Selain itu, bantu anak memahami perubahan yang terjadi pada dirinya. Jangan “membodohi” si anak dengan mengatakan bahwa tidak ada apa-apa. Gunakan kesempatan ini untuk mengatakan bahwa tubuh mereka adalah salah satu karunia terindah dari Sang Pencipta sehingga harus dijaga dengan baik, seperti dijaga kebersihannya.

“Sejalan dengan perkembangan usianya, katakan bahwa bagian-bagian tubuhnya bersifat sangat pribadi dan tidak boleh sembarangan dilihat atau disentuh oleh orang lain. Dampingi dan bantu ia melewati periode ini, supaya risiko sebagai kurang sinerginya kematangan mental dan psikologi yang terjadi pada diri mereka bisa ditanggulangi” pungkas Aditya.(dp)


Ini Lho Bu, Tanda-tandanya…

Cermati, deteksi sedini mungkin, dan ambil tindakan yang bijaksana

PEREMPUAN
LAKI-LAKI
  • Pertumbuhan payudara
  • Bulu pubis dan ketiak
  • Pertambahan tinggi yang cepat
  • Bau badan yang berubah
  • Timbul jerawat
  • Munculnya haid
  • Pembesaran testis
  • Ereksi pagi hari
  • Suara berubah berat
  • Bau badan yang menyengat
  • Kadang bisa jerawatan
  • Pertambahan tinggi yang cepat


Cara Mereka Menyiasati

Wahyu Adji Slamet, Jakarta
“Posisikan anak sebagai teman, dan jalin keterbukaan.
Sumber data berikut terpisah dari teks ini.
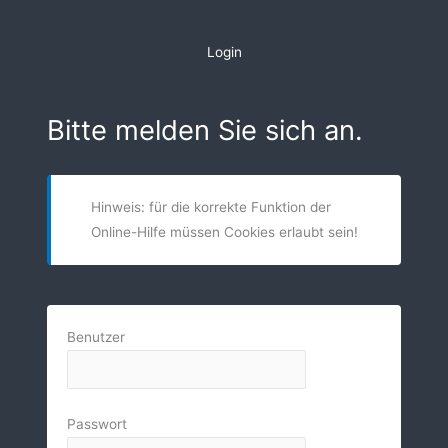
Zum
Inhalt
Login
springen
Bitte melden Sie sich an.
Hinweis: für die korrekte Funktion der
Online-Hilfe müssen Cookies erlaubt sein!
Benutzer
Passwort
Dampingi ia menonton televisi, mengakses internet, dan berikan pengertian serta alasan yang jujur jika ada yang belum pantas ia lihat. Tentu saja, sampaikan dengan bahasa dan istilah yang sederhana”

Rani Rhapsody, Denpasar
“Sebisa mungkin, hindari makanan olahan. Variasikan menu setiap hari, dengan memperbanyak porsi sayur dan buah. Mulai dari diri sendiri. Supaya anak-anak mendapatkan contoh yang baik”

Pritameani, Yogyakarta

“Kedua anak saya sejak bayi tidak dibiasakan memakai produk kosmetik. Bedak pun hanya seperlunya, bukan untuk dipakai setiap hari. Lotion, cukup memakai minyak kelapa atau minyak zaitun. Kami juga “puasa” kemasan plastik. Kalau beli makanan, biasanya bawa wadah sendiri”**

*) Ditulis oleh Dyah Pratitasari. Pernah dipublikasikan di Majalah Nirmala, edisi Agustus 2011.